*Data for analysis*:
________________________________________

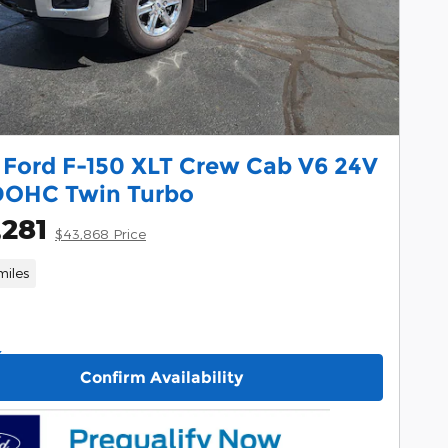
 Ford F-150 XLT Crew Cab V6 24V
DOHC Twin Turbo
,281
$43,868 Price
miles
Confirm Availability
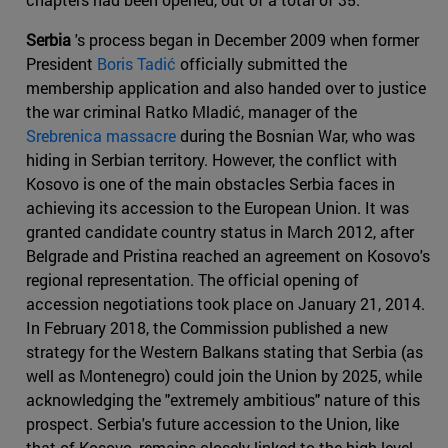
Serbia
's process began in December 2009 when former
President
Boris Tadić
officially submitted the
membership application and also handed over to justice
the war criminal Ratko Mladić, manager of the
Srebrenica massacre
during the Bosnian War, who was
hiding in Serbian territory. However, the conflict with
Kosovo is one of the main obstacles Serbia faces in
achieving its accession to the European Union. It was
granted candidate country status in March 2012, after
Belgrade and Pristina reached an agreement on Kosovo's
regional representation. The official opening of
accession negotiations took place on January 21, 2014.
In February 2018, the Commission published a new
strategy for the Western Balkans stating that Serbia (as
well as Montenegro) could join the Union by 2025, while
acknowledging the "extremely ambitious" nature of this
prospect. Serbia's future accession to the Union, like
that of Kosovo, remains closely linked to the high-level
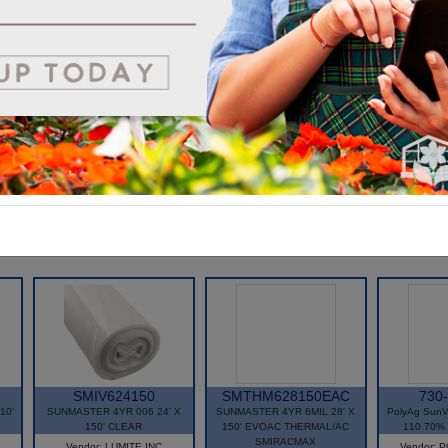
Getting the Best of Both Worlds--
Combine the extraordinary clarity of Tufflite with Tufflite Infrared and
reap the rewards. When using sheeting (vs. Tubing), your combinatio
of Tufflite IV on the outside and Tufflite Infrared on the inside gives yo
*The Highest Light Transmission
*Anti-Condensation Protection
*Optimum Energy Savings
SMIV624150
SMTHM628150EAC
730
10'
SUNMASTER 4YR 006 24' X
SUNMASTER 4YR 6MIL 28' X
PolyAg SunV
150' CLEAR
150' EVOAC THERMAL/AC
110 70% 
SMIRACMAX
Vendor: LUMITE INC
Vendor: 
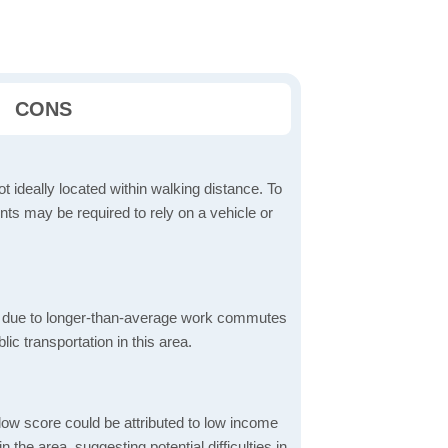
CONS
t ideally located within walking distance. To
ts may be required to rely on a vehicle or
 due to longer-than-average work commutes
blic transportation in this area.
low score could be attributed to low income
the area, suggesting potential difficulties in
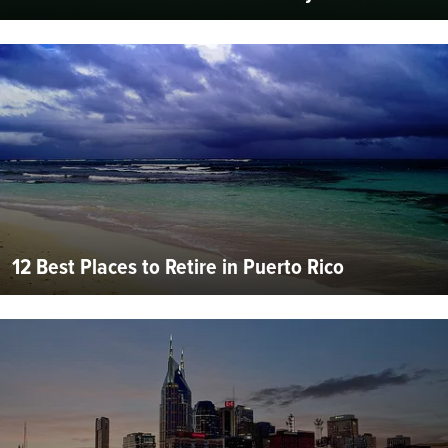
12 Best Places to Retire in Puerto Rico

________________________________________

*Problem requirements*: The output is the lines from the start of the data above through the line containing "nature of this", unchanged, with any picture left out.

*The completed task*:
 Ford F-150 XLT Crew Cab V6 24V
DOHC Twin Turbo
,281
$43,868 Price
miles
Confirm Availability
Serbia
's process began in December 2009 when former
President
Boris Tadić
officially submitted the
membership application and also handed over to justice
the war criminal Ratko Mladić, manager of the
Srebrenica massacre
during the Bosnian War, who was
hiding in Serbian territory. However, the conflict with
Kosovo is one of the main obstacles Serbia faces in
achieving its accession to the European Union. It was
granted candidate country status in March 2012, after
Belgrade and Pristina reached an agreement on Kosovo's
regional representation. The official opening of
accession negotiations took place on January 21, 2014.
In February 2018, the Commission published a new
strategy for the Western Balkans stating that Serbia (as
well as Montenegro) could join the Union by 2025, while
acknowledging the "extremely ambitious" nature of this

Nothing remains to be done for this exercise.